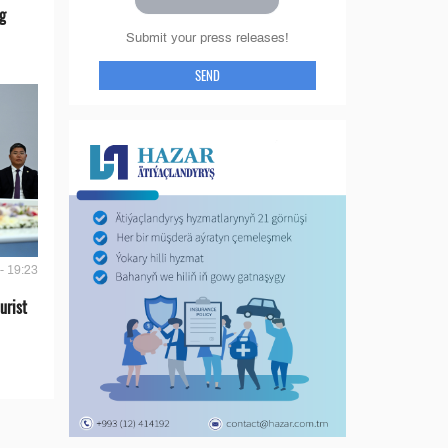
g
Submit your press releases!
SEND
- 19:23
urist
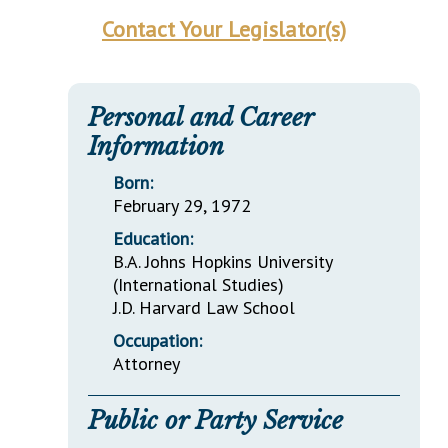
Contact Your Legislator(s)
Personal and Career
Information
Born:
February 29, 1972
Education:
B.A. Johns Hopkins University
(International Studies)
J.D. Harvard Law School
Occupation:
Attorney
Public or Party Service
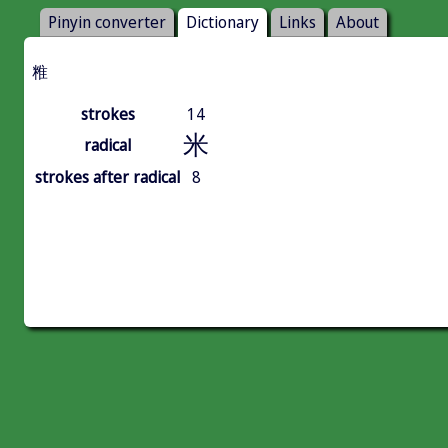
Pinyin converter
Dictionary
Links
About
䊒
strokes
14
米
radical
strokes after radical
8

▬▬▬▬▬▬▬▬▬▬

Leave every image out when you return the material above word for word.

g
Submit your press releases!
SEND
- 19:23
urist
Contact Your Legislator(s)
Personal and Career
Information
Born:
February 29, 1972
Education:
B.A. Johns Hopkins University
(International Studies)
J.D. Harvard Law School
Occupation:
Attorney
Public or Party Service
Pinyin converter
Dictionary
Links
About
䊒
strokes
14
米
radical
strokes after radical
8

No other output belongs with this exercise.